▶ _Aim of the exercise_: What lines in the data hold the string "sertifika"? Show them.

▶ _Excerpted records_:

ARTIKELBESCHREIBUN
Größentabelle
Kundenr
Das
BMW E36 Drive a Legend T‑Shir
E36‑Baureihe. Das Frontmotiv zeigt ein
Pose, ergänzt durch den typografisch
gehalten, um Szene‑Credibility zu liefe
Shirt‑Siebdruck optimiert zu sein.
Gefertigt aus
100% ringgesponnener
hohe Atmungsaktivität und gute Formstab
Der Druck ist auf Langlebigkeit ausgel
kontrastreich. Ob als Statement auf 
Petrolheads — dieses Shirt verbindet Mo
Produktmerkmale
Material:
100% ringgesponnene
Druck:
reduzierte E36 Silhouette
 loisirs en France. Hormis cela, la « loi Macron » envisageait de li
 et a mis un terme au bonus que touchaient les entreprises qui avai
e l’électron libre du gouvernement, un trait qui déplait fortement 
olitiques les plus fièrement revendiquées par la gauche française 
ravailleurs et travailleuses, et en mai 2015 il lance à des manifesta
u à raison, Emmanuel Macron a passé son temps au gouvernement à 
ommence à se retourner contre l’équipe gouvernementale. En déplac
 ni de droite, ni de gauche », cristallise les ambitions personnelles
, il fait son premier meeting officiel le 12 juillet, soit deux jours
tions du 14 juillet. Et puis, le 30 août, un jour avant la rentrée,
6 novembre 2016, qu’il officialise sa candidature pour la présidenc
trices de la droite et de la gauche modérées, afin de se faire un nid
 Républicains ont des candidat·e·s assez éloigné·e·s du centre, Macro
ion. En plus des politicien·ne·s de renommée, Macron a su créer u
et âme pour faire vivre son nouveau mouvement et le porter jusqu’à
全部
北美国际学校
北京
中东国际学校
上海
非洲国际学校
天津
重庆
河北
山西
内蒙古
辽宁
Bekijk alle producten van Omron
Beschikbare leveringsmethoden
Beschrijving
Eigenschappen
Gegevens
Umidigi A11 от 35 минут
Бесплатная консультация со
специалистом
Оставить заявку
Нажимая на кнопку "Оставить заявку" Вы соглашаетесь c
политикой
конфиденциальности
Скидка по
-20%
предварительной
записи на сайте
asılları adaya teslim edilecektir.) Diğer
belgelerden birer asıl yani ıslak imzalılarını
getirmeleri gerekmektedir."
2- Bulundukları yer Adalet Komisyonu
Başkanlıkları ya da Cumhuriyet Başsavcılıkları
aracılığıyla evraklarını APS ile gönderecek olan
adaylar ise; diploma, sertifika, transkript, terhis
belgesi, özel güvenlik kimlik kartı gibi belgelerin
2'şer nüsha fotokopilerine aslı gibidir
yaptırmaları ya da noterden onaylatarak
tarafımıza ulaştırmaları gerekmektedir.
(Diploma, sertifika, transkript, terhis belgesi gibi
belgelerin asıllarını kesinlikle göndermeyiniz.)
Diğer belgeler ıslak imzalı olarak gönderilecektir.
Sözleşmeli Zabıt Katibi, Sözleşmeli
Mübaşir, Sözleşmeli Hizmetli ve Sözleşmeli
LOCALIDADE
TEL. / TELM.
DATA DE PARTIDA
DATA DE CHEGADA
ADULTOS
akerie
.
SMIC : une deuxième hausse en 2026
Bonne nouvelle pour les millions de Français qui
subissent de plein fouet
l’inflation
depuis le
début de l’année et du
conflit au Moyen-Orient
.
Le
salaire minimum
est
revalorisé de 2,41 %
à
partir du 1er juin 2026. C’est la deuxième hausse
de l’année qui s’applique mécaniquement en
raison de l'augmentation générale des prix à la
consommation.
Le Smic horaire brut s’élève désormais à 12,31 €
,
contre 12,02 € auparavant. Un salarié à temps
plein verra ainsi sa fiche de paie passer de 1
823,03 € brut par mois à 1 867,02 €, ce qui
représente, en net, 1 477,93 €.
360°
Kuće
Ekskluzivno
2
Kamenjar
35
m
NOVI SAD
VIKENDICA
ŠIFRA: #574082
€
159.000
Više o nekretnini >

▶ _Expected output_:
adaylar ise; diploma, sertifika, transkript, terhis
(Diploma, sertifika, transkript, terhis belgesi gibi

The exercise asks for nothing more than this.